When I returned, everyone was busy. My fellow medical student cleared away a plate of jello-gooped dishes, an intern corralled two stray chairs, our attending supervised the careful removal of the former, wrinkly sheets, and a resident delicately supported Mr. Q's feet in his arms, querying, "Do you need another pillow? How about one under your legs? Hey, someone get me another pillow!"

Are they kidding? I thought. And then, Why would I think they are kidding?

In any case, no one questioned the rigmarole. No rolling eyes, no glancing at watches. Even when, in one unlikely moment, our attending double-checked the corners of the bed where the fitted sheet always slides up. I felt moved, overwhelmed and - what is it? - Verklempt. I had to turn to the window as my eyes brimmed with tears, the square vista of trees north of the hospital softening to a blur.

White noise. Distant voices.

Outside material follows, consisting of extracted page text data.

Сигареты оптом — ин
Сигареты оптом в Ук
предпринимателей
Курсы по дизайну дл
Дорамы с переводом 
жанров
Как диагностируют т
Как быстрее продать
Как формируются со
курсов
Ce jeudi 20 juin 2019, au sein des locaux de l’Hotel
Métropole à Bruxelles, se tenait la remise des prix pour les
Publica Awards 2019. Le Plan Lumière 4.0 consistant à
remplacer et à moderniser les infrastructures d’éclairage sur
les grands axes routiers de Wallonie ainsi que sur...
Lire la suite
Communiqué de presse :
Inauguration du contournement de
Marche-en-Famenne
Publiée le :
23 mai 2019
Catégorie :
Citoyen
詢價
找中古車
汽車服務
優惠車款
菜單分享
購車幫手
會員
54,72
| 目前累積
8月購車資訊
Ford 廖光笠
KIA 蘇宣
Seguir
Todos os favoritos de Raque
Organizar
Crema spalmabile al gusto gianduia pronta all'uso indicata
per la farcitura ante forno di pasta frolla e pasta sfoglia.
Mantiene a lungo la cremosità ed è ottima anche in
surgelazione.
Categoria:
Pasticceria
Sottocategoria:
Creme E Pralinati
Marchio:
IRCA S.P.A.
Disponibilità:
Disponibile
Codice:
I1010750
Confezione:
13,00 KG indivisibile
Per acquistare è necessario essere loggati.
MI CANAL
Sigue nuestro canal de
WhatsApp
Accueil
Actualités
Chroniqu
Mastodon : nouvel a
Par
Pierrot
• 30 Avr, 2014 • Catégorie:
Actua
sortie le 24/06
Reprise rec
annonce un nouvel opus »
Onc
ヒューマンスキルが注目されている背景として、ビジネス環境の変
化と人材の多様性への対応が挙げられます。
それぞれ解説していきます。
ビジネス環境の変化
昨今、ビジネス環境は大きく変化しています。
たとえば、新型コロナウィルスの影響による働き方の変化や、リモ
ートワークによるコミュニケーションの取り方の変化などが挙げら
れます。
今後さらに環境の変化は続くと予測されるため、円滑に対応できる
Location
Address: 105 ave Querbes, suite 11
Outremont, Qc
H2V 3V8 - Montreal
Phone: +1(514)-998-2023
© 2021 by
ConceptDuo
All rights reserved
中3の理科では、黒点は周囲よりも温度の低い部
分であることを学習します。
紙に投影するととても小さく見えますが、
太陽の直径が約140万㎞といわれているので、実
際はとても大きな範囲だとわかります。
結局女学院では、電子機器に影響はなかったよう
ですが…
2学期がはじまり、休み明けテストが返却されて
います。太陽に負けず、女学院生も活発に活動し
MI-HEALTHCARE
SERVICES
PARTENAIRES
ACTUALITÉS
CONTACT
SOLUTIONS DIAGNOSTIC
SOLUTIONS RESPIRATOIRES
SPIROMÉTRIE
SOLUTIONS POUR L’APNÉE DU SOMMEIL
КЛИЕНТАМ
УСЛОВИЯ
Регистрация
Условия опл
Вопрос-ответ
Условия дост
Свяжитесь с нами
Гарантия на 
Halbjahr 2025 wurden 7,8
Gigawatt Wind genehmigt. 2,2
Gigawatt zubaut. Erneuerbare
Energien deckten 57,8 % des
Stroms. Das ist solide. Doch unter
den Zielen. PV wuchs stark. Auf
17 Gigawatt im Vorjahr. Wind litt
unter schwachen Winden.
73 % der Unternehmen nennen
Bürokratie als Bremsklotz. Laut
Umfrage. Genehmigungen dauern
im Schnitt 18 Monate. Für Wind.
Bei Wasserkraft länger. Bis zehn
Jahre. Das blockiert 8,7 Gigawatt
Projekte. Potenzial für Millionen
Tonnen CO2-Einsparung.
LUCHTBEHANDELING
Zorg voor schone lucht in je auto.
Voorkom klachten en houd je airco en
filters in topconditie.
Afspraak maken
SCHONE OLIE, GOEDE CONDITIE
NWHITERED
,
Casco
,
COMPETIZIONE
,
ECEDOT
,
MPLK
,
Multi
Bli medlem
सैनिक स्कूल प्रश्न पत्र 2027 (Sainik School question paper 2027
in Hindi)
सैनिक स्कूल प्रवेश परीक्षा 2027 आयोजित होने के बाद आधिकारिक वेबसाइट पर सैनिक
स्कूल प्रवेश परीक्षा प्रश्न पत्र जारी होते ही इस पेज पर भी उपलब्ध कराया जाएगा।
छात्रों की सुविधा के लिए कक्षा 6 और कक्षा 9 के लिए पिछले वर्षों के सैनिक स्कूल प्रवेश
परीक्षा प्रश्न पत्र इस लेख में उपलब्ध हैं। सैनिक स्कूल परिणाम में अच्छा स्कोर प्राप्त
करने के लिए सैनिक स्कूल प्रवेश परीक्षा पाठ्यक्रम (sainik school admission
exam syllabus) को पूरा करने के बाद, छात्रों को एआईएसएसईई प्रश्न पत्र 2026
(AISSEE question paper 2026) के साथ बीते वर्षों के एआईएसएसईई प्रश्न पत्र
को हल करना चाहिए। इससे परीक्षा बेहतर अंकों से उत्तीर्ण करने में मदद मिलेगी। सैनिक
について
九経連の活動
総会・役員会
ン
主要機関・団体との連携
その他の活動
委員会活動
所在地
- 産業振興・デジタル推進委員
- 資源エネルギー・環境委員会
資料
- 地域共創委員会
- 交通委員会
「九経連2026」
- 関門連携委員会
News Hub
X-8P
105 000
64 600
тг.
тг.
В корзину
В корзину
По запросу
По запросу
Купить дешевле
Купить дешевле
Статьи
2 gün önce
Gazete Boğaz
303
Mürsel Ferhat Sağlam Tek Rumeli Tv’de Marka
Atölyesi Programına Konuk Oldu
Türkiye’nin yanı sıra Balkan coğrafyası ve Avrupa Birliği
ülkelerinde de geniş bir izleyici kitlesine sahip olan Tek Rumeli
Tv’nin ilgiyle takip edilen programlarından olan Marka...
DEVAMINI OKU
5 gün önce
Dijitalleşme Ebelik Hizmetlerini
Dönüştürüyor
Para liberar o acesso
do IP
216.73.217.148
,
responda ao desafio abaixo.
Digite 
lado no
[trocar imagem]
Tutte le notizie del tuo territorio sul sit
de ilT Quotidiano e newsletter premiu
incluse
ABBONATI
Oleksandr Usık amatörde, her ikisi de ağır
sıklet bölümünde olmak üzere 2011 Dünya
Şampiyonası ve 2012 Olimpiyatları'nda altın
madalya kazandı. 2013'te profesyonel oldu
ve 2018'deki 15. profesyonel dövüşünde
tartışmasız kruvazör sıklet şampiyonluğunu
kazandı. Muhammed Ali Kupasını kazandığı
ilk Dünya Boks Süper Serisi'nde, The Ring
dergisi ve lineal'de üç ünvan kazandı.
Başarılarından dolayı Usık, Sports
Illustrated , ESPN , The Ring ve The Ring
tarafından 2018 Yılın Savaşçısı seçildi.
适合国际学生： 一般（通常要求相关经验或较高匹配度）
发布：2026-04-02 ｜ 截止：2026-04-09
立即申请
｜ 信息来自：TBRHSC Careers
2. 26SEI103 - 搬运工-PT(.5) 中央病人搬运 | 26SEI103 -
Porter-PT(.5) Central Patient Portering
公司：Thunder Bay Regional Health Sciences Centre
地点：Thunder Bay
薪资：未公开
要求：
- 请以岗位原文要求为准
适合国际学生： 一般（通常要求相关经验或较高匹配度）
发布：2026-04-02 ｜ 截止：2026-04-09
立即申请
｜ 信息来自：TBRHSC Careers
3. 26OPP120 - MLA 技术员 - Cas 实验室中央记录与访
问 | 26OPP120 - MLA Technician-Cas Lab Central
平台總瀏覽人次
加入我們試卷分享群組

My mother holding her Frommer's Guide to Sacramento, exclaiming "Did you know that your new town is home to more trees per capita than any urban city in the entire world except Paris?" A flash of Mr. Q in the ER two months ago, then later on the floor as his heavy fists grabbed the hard poles of his bed as he tried to hold himself up, breathing so hard and with such effort I agonized about paging one of my dog-tired interns to ask, "Wasn't there another kind of Big Boy Bed which would maybe make it easier?"

Back in the room I realized the team was off again. I scurried down the hall, around the corners, down the stairs, grabbing the railings to make the hairpin turns faster as we descended flight upon flight, some rushing off to the OR, others back to the Trauma Nursing Unit.

I stopped somewhere - I don't know where - to gather myself. I put the heel of my hand to my breastbone, absently kneading the place where I feel things.

I will write about this, I thought. I will write about this, and I will call it The Kindness of Surgeons.

I loved surgery and, to my utter and somewhat sheepish delight, passed soundly. I still have four rotations to go, and plan to submerse myself in each one, but know that my experiences on the second floor of UCDMC were, in many ways, inimitable.

If I can take the peanut butter and crackers to every rotation, I will. So too, the constant demeanors of my fellow medical students, who often fetched charts at every floor when I was too afraid to lose the team on rounds; the scrub nurses who manage to guard the lives of our patients with their fastidiousness and vigilance - I promise I'll never let my hands drop too low again; the tireless surgical residents who unfailingly took time to teach me at all hours of the night; and, not least, lessons from each attending. I promise not to forget all that you taught me-especially the stuff that seems hard to change.